The ARB found that substantial evidence supported the ALJ’s finding that Complainant was not credible in several respects and that other witnesses for Respondent were credible. The ALJ found that Complainant’s story was equivocal or unclear as to the circumstances of the accident, and that Complainant had lied on his employment application and to an insurance adjuster. The ARB noted that it typically gives high deference to an ALJ’s credibility determinations, and that on appeal Complainant had not pointed to any facts or arguments to overturn the ALJ’s holdings.

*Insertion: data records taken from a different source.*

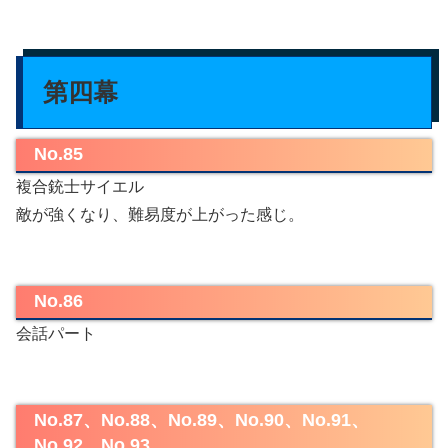
第四幕
No.85
複合銃士サイエル
敵が強くなり、難易度が上がった感じ。
No.86
会話パート
No.87、No.88、No.89、No.90、No.91、
No.92、No.93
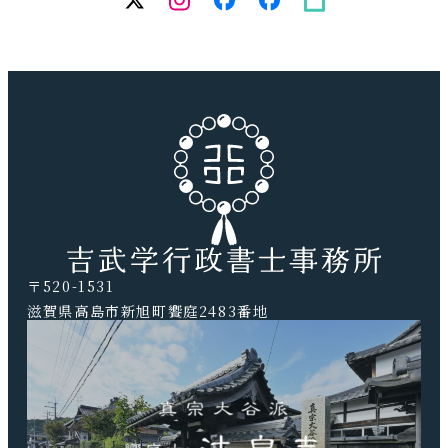
人）
務
所）
〒520-1531
滋賀県高島市新旭町饗庭2483番地
TEL.0740-20-9041 FAX.0740-20-9042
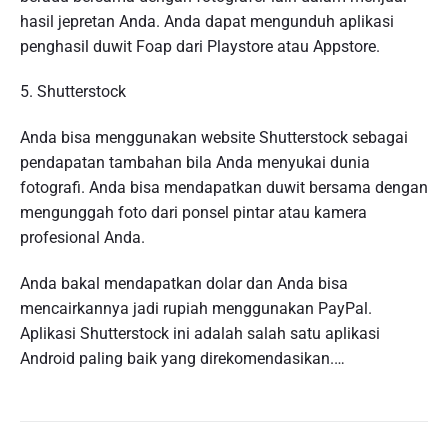
hasil jepretan Anda. Anda dapat mengunduh aplikasi
penghasil duwit Foap dari Playstore atau Appstore.
5. Shutterstock
Anda bisa menggunakan website Shutterstock sebagai
pendapatan tambahan bila Anda menyukai dunia
fotografi. Anda bisa mendapatkan duwit bersama dengan
mengunggah foto dari ponsel pintar atau kamera
profesional Anda.
Anda bakal mendapatkan dolar dan Anda bisa
mencairkannya jadi rupiah menggunakan PayPal.
Aplikasi Shutterstock ini adalah salah satu aplikasi
Android paling baik yang direkomendasikan.…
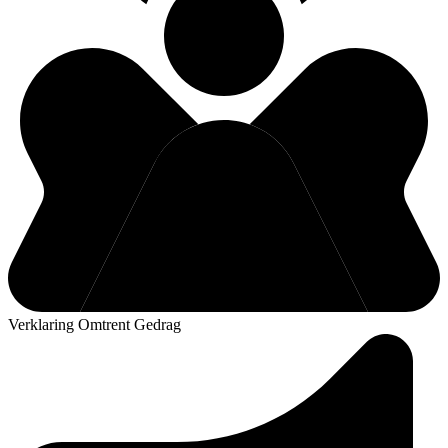
Verklaring Omtrent Gedrag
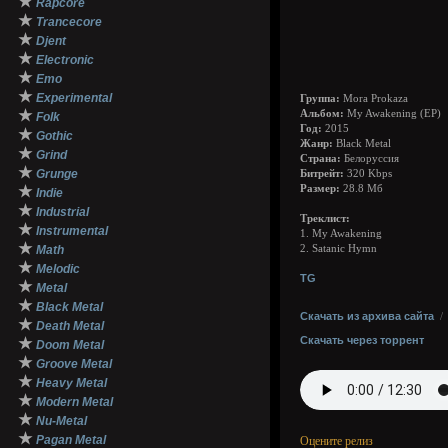
★
Rapcore
★
Trancecore
★
Djent
★
Electronic
★
Emo
★
Experimental
Группа:
Mora Prokaza
★
Альбом:
My Awakening (EP)
Folk
Год:
2015
★
Gothic
Жанр:
Black Metal
★
Grind
Страна:
Белоруссия
★
Grunge
Битрейт:
320 Kbps
★
Размер:
28.8 Мб
Indie
★
Industrial
Треклист:
★
Instrumental
1. My Awakening
★
Math
2. Satanic Hymn
★
Melodic
TG
★
Metal
★
Black Metal
Скачать из архива сайта
★
Death Metal
Скачать через торрент
★
Doom Metal
★
Groove Metal
★
Heavy Metal
★
Modern Metal
★
Nu-Metal
★
Pagan Metal
Оцените релиз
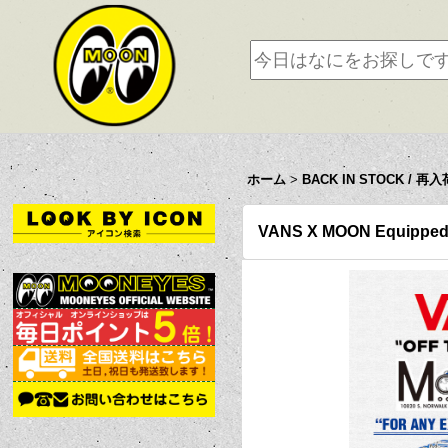
ホーム
>
BACK IN STOCK / 再入
VANS X MOON Equipped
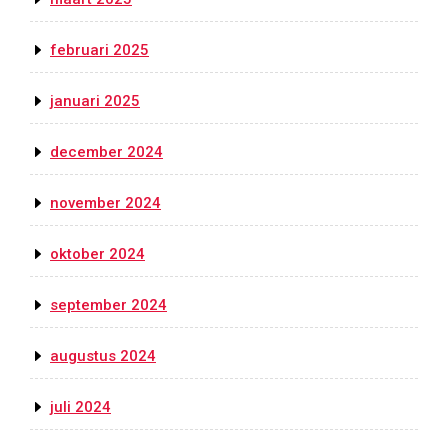
februari 2025
januari 2025
december 2024
november 2024
oktober 2024
september 2024
augustus 2024
juli 2024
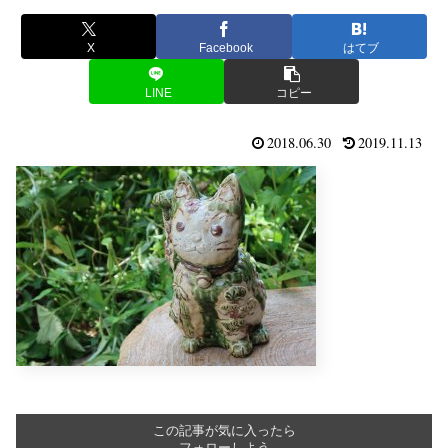
X
Facebook
はてブ
LINE
コピー
2018.06.30
2019.11.13
この記事が気に入ったら
フォローしよう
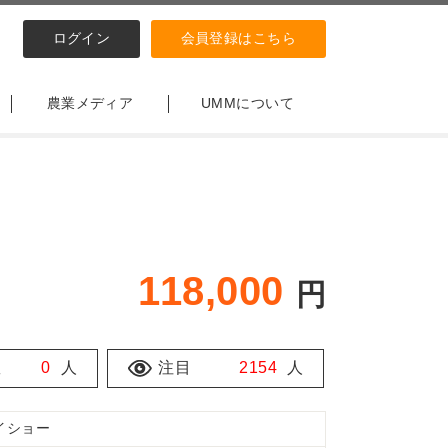
ログイン
会員登録はこちら
農業メディア
UMMについて
118,000
円
数
0
人
注目
2154
人
イショー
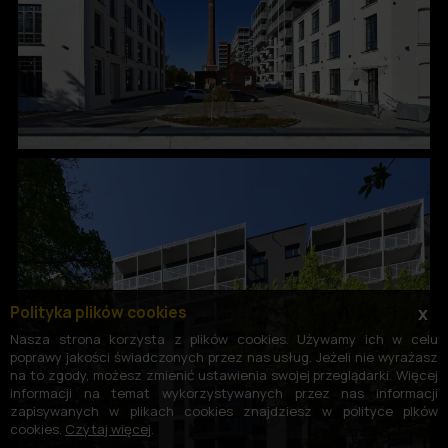
Polityka plików cookies
x
Nasza strona korzysta z plików cookies. Używamy ich w celu
poprawy jakości świadczonych przez nas usług. Jeżeli nie wyrażasz
na to zgody, możesz zmienić ustawienia swojej przeglądarki. Więcej
informacji na temat wykorzystywanych przez nas informacji
zapisywanych w plikach cookies znajdziesz w polityce plków
cookies.
Czytaj więcej
.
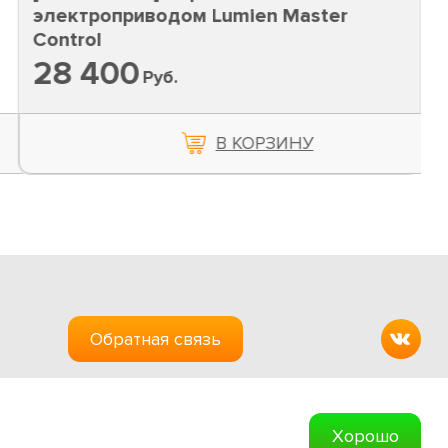
электроприводом Lumien Master
Control
28 400
Руб.
В КОРЗИНУ
Обратная связь
Создание сайтов
Хорошо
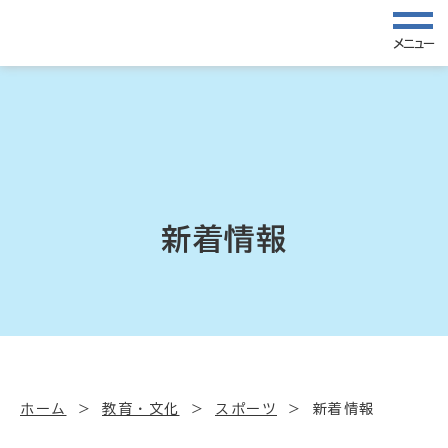
メニュー
新着情報
ホーム
教育・文化
スポーツ
新着情報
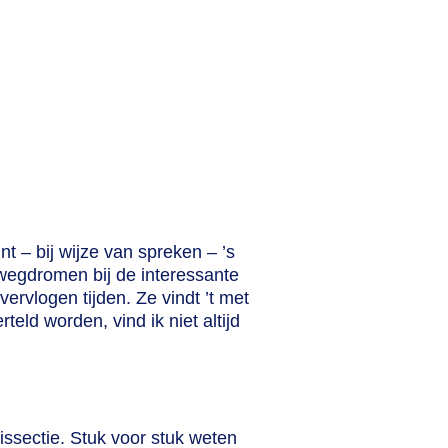
t – bij wijze van spreken – ’s
wegdromen bij de interessante
vervlogen tijden. Ze vindt ’t met
teld worden, vind ik niet altijd
issectie. Stuk voor stuk weten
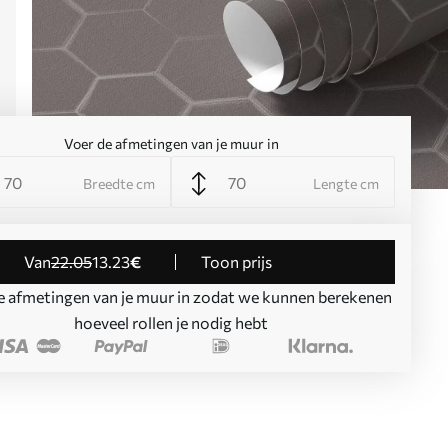
Voer de afmetingen van je muur in
Breedte cm
Lengte cm
Van
22
.05
13
.23
€
Toon prijs
e afmetingen van je muur in zodat we kunnen berekenen
hoeveel rollen je nodig hebt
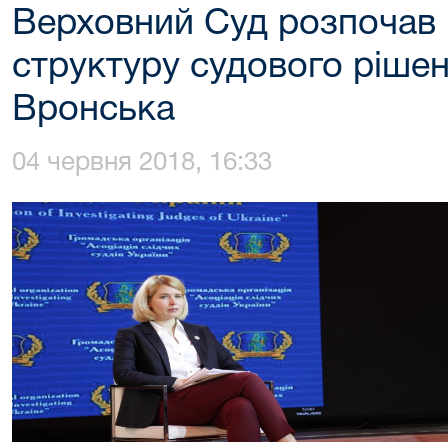
Верховний Суд розпочав 
структуру судового рішен
Вронська
04 червня 2018, 16:33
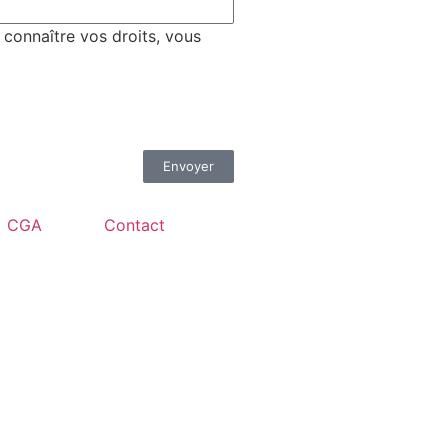
 connaître vos droits, vous
Envoyer
CGA
Contact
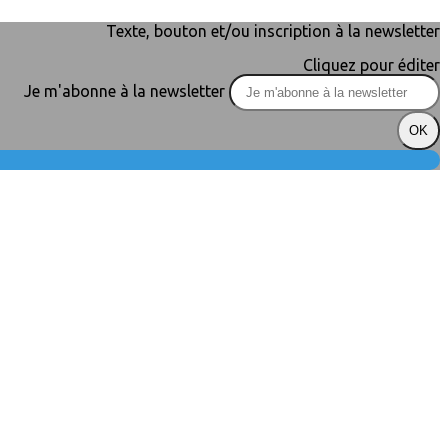
Texte, bouton et/ou inscription à la newsletter
Cliquez pour éditer
Je m'abonne à la newsletter
OK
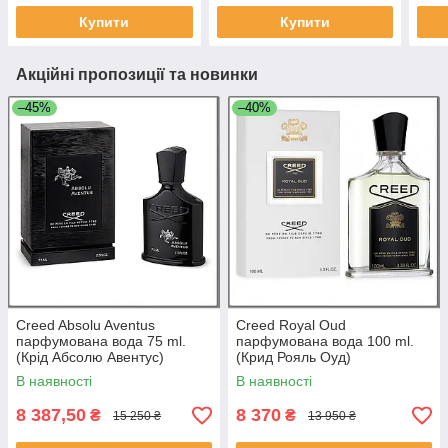
Купити
Купити
Акційні пропозиції та новинки
–45%
–40%
Creed Absolu Aventus
Creed Royal Oud
парфумована вода 75 ml.
парфумована вода 100 ml.
(Крід Абсолю Авентус)
(Крид Рояль Оуд)
В наявності
В наявності
8 387,50
8 370
₴
₴
15 250 ₴
13 950 ₴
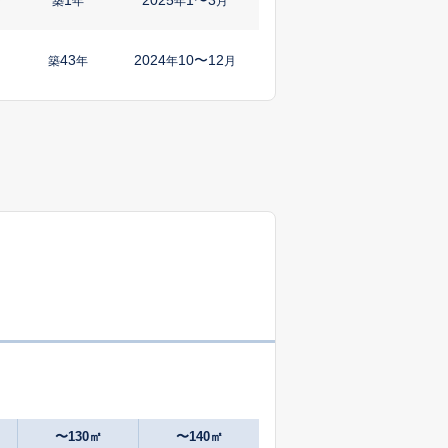
㎡
築
年
年
月
43
2024
10〜12
築
年
年
月
8
2024
10〜12
㎡
築
年
年
月
16
2025
1〜3
築
年
年
月
13
2024
10〜12
㎡
築
年
年
月
49
2025
7〜9
築
年
年
月
-
2025
1〜3
築
年
年
月
48
2024
10〜12
築
年
年
月
〜130㎡
〜140㎡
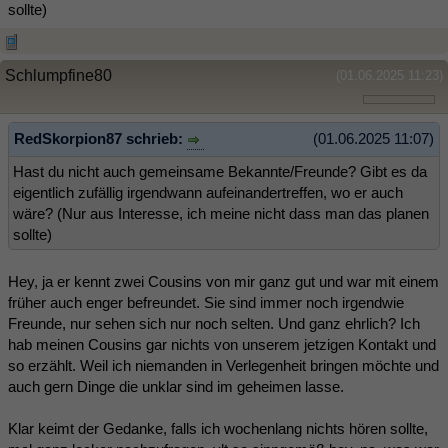
sollte)
Schlumpfine80
(01.06.2025 11:23)
RedSkorpion87 schrieb:
(01.06.2025 11:07)
Hast du nicht auch gemeinsame Bekannte/Freunde? Gibt es da
eigentlich zufällig irgendwann aufeinandertreffen, wo er auch
wäre? (Nur aus Interesse, ich meine nicht dass man das planen
sollte)
Hey, ja er kennt zwei Cousins von mir ganz gut und war mit einem
früher auch enger befreundet. Sie sind immer noch irgendwie
Freunde, nur sehen sich nur noch selten. Und ganz ehrlich? Ich
hab meinen Cousins gar nichts von unserem jetzigen Kontakt und
so erzählt. Weil ich niemanden in Verlegenheit bringen möchte und
auch gern Dinge die unklar sind im geheimen lasse.
Klar keimt der Gedanke, falls ich wochenlang nichts hören sollte,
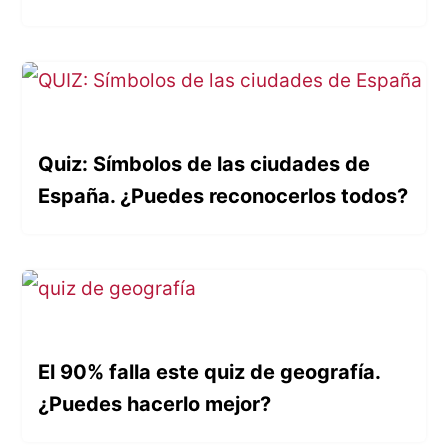
Quiz: Símbolos de las ciudades de
España. ¿Puedes reconocerlos todos?
El 90% falla este quiz de geografía.
¿Puedes hacerlo mejor?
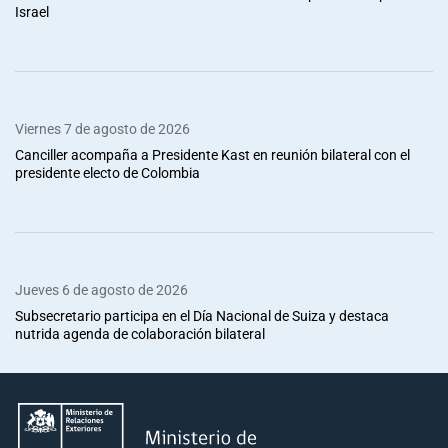
Israel
Viernes 7 de agosto de 2026
Canciller acompaña a Presidente Kast en reunión bilateral con el
presidente electo de Colombia
Jueves 6 de agosto de 2026
Subsecretario participa en el Día Nacional de Suiza y destaca
nutrida agenda de colaboración bilateral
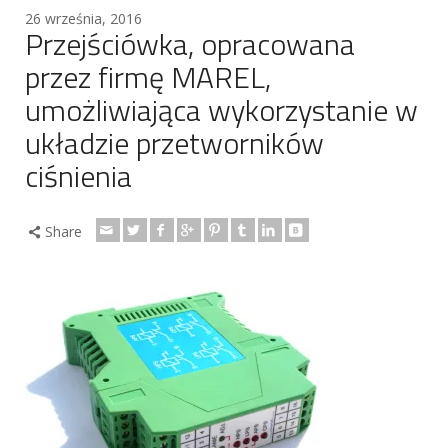
26 września, 2016
Przejściówka, opracowana
przez firmę MAREL,
umożliwiająca wykorzystanie w
układzie przetworników
ciśnienia
Share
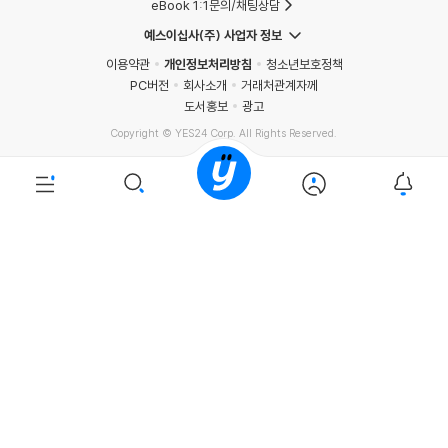
eBook 1:1문의/채팅상담
예스이십사(주) 사업자 정보
이용약관
개인정보처리방침
청소년보호정책
PC버전
회사소개
거래처관계자께
도서홍보
광고
Copyright © YES24 Corp. All Rights Reserved.
PYEVENTWEB5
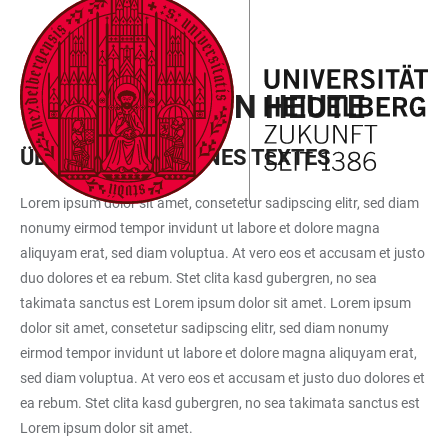
ZUM
HAUPTNAVIGATION
WEBSEITENSUCHE
LINKS
HAUPTINHALT
ÖFFNEN
ÖFFNEN
ZUR
TESTSEITE VON HEUTE
BARRIEREFREIHEIT
ÜBERSCHRIFT MEINES TEXTES
Lorem ipsum dolor sit amet, consetetur sadipscing elitr, sed diam
nonumy eirmod tempor invidunt ut labore et dolore magna
aliquyam erat, sed diam voluptua. At vero eos et accusam et justo
duo dolores et ea rebum. Stet clita kasd gubergren, no sea
takimata sanctus est Lorem ipsum dolor sit amet. Lorem ipsum
dolor sit amet, consetetur sadipscing elitr, sed diam nonumy
eirmod tempor invidunt ut labore et dolore magna aliquyam erat,
sed diam voluptua. At vero eos et accusam et justo duo dolores et
ea rebum. Stet clita kasd gubergren, no sea takimata sanctus est
Lorem ipsum dolor sit amet.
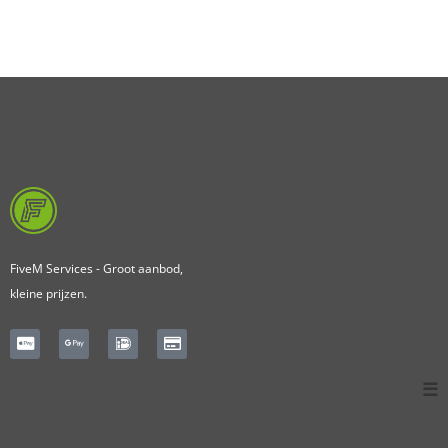
FiveM Services - Groot aanbod,
kleine prijzen.
☰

Complainant claimed that he had told Respondent before the accident in oral complaints that the truck’s turn signals had not been fixed, but the ALJ found that this claim was not supported by the record or Complainant’s incredible testimony. Complainant also allegedly filled out an August 14th Driver Vehicle Inspection Record (DVIR) listing turn signals as defective. The ARB noted that such a DVIR would likely constitute protected activity, but then noted that the ALJ had found it not significant or credible because its origin was unknown and it conflicted with Complainant’s own testimony. Respondent had questioned how Complainant managed to produce the DVIR from that date because the DVIR booklet is kept in the truck and originals are turned into the company. In regard to the post-safety-meeting email, the ARB stated that on its face, it would find that it was protected under the STAA’s complaint clause at 49 U.S.C.A. § 31105(a)(1)(A), but then noted the ALJ’s finding that Complainant failed to show that he reasonably believed that the complaints in the email constituted safety violations when viewed in context and Complainant’s complete lack of credibility. The ALJ credited Respondent’s position that Complainant made up the turn signal complaints after the accident to shift liability. The ARB found no reversible error in the ALJ’s finding that Complainant had not credibly established that he engaged in protected activity.

The ARB also affirmed the ALJ’s alternative finding that Complainant failed to prove that protected activities were a factor in the decision to terminate Complainant’s employment. Although there was temporal proximity, the ALJ explained how intervening events vitiated the strength of the inference.